For years, TransLink has known that the Pattullo Bridge linking Surrey with New Westminster could collapse in even a modest seismic event, but now a new report has revealed that the 79-year-old bridge structure could be vulnerable even during a ‘high wind event’.
“The Pattullo Bridge was not designed to meet current wind and seismic loading standards, and as a result, may be vulnerable in terms of withstanding a seismic or high wind event,” reads the report presented to TransLink’s Board of Directors earlier this month.
A number of factors make the Pattullo Bridge an unsafe crossing, weakening steel, crumbling concrete, river wave action eroding the foundations, and piers that do not protect the structure from potential ship impacts. The bridge is also a hot spot for collisions as it has narrow road lanes and no median barriers.
Early warning systems
The report recommends the regional transportation authority to initiate a study to determine whether advance warning and monitoring systems can be implemented to detect high wind and seismic events. With the data provided by systems, bridge operators could warn users and close the crossing ahead of time before the arrival of potentially damaging winds or seismic waves.
“A wind warning system would monitor upcoming wind storms and measure wind speeds at the bridge,” the report continues. “A seismic warning system would sense an earthquake in progress but prior to the damaging ground waves reaching the bridge.”
Existing wind monitoring systems in the area could be incorporated into the system. An Emergency Management Plan would be developed to create protocols for closing the bridge during a windstorm.
$1 billion replacement bridge
All of these measures are designed to reduce the safety risk of the Pattullo Bridge until a new $1-billion replacement bridge is built.
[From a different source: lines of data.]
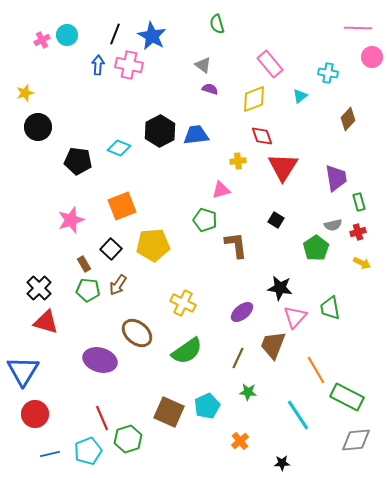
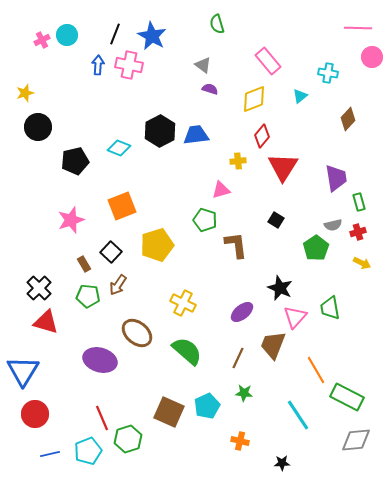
pink rectangle at (270, 64): moved 2 px left, 3 px up
red diamond at (262, 136): rotated 60 degrees clockwise
black pentagon at (78, 161): moved 3 px left; rotated 20 degrees counterclockwise
yellow pentagon at (153, 245): moved 4 px right; rotated 12 degrees counterclockwise
black square at (111, 249): moved 3 px down
black star at (280, 288): rotated 15 degrees clockwise
green pentagon at (88, 290): moved 6 px down
green semicircle at (187, 351): rotated 104 degrees counterclockwise
green star at (248, 392): moved 4 px left, 1 px down
orange cross at (240, 441): rotated 36 degrees counterclockwise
The report reiterates the urgency of “advancing” the planning work for the replacement project; either way, with or without a new crossing, the existing aging structure would need to be closed by 2023-2024 at the very latest.
TransLink had originally planned on spending $100-million to rehabilitate the bridge and improve its seismic durability to mitigate the risk before a new crossing can be built. But the project was canceled as it was deemed cost prohibitive given the crossing’s limited lifespan.
Instead, the transportation authority moved forward with a modest $25-million project that rehabilitated the bridge deck only. This project was completed in late-August, however, even with the upgrades, the bridge’s capacity is reduced from three lanes to two lanes during overnight hours for safety reasons.
Public consultation on the future new crossing, specifically on the number of lanes and location, begins later this fall.
The Pattullo Bridge is used by 83,000 vehicles on an average weekday, making it one of Metro Vancouver’s busiest crossings. During the recent rehabilitation construction period, usage dropped to approximately 50,000 vehicles per weekday, with 33,000 vehicles diverted to other routes.